People granted early access to OpenAI’s latest language model are raving about its way with words — and more.

What’s new: Beta testers of GPT-3 are showing off the model’s ability to write business memos, craft blogs, pen tweets, and even generate computer code. You can apply for access to the API via this link. A paid version is expected in about two months.

Demo explosion: Yaser Martinez Palenzuela, a data scientist at Deutsche Telekom, compiled a list of demos on Github.

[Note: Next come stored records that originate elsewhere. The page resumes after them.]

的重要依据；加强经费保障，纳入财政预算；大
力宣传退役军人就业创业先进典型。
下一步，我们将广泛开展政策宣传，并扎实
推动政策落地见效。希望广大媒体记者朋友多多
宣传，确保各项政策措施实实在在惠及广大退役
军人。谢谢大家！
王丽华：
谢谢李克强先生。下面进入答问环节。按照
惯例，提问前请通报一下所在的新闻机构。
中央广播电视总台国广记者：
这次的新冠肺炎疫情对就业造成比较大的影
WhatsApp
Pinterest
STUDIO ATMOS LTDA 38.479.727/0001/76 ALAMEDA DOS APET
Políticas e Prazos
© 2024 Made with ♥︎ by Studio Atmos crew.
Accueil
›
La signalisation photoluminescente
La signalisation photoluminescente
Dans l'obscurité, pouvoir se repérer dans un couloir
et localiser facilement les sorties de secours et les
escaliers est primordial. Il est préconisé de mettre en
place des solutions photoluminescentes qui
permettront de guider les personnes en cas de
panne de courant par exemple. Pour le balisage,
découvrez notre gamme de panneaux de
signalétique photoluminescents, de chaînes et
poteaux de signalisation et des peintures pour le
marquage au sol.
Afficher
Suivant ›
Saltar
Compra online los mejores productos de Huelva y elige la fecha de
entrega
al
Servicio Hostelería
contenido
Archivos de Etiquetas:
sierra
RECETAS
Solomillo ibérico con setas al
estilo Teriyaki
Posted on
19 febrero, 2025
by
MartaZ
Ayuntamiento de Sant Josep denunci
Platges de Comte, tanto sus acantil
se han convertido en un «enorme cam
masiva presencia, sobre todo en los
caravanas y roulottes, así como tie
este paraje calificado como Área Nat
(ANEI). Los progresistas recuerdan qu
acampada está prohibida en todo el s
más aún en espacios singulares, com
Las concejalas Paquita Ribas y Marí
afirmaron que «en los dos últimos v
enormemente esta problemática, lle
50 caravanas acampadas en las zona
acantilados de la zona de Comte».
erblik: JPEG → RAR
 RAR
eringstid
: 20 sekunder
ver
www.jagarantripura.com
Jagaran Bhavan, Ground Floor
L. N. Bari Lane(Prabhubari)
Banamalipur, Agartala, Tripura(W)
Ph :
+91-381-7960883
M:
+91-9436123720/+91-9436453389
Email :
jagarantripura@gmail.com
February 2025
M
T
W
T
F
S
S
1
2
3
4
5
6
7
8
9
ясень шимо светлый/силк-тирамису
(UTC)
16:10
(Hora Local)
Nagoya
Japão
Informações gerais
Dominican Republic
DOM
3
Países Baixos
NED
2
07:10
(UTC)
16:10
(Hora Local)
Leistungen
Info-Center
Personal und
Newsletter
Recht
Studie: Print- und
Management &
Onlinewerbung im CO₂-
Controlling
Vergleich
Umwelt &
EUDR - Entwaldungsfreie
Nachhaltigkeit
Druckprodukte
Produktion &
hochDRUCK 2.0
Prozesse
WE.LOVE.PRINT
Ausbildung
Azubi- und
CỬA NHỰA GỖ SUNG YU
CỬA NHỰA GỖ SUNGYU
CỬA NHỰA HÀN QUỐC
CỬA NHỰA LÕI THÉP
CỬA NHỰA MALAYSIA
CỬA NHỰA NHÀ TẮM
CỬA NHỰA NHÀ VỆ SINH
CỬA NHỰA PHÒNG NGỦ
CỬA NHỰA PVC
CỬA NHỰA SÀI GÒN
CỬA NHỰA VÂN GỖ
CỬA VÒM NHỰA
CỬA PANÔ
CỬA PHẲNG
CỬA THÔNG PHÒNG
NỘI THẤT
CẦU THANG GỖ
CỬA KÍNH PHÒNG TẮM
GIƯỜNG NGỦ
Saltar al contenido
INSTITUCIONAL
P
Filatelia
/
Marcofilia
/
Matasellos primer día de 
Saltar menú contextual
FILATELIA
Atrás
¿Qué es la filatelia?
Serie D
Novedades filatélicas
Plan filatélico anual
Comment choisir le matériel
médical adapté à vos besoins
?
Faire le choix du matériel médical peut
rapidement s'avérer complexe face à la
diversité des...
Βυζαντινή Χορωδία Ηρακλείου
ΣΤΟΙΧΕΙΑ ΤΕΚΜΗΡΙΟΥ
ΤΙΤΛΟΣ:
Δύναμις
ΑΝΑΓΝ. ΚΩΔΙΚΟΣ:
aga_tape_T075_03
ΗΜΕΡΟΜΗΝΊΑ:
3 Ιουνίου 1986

Here are a few of our favorites.

  • A venture capitalist at Founders Fund used the system to help write an investment memo and declared himself “truly amazed” by its output.
  • It composed a convincing blog post comparing itself to bitcoin, based only on a headline and one-sentence summary provided by an executive at Zeppelin Solutions, which provides blockchain technology.
  • Entrepreneur Sharif Shameem showed that the model, prompted by descriptions of website features, can generate working code.
  • Product designer Jordan Singer built a GPT-3 interface to a graphics program that renders code for plugins based on brief descriptions.
  • A student at Oregon State University asked the model a series of physics questions meant to test its ability to reason. It responded with many correct answers.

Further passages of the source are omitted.